● What to produce
Everything in the listing below has to be repeated exactly, except the pictures.

*** Information provided Section Begins ***

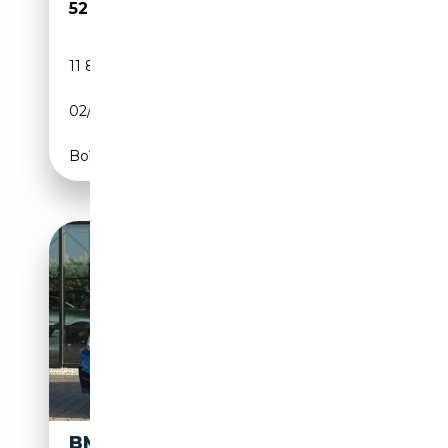
52 800€
11 804 km
Essence
02/2023
374 CH (275 kW)
Boîte automatique
BMW M235I CABRIO XDRIVE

*** Information provided Section Ends ***

● Answer space
52 800€
11 804 km
Essence
02/2023
374 CH (275 kW)
Boîte automatique
BMW M235I CABRIO XDRIVE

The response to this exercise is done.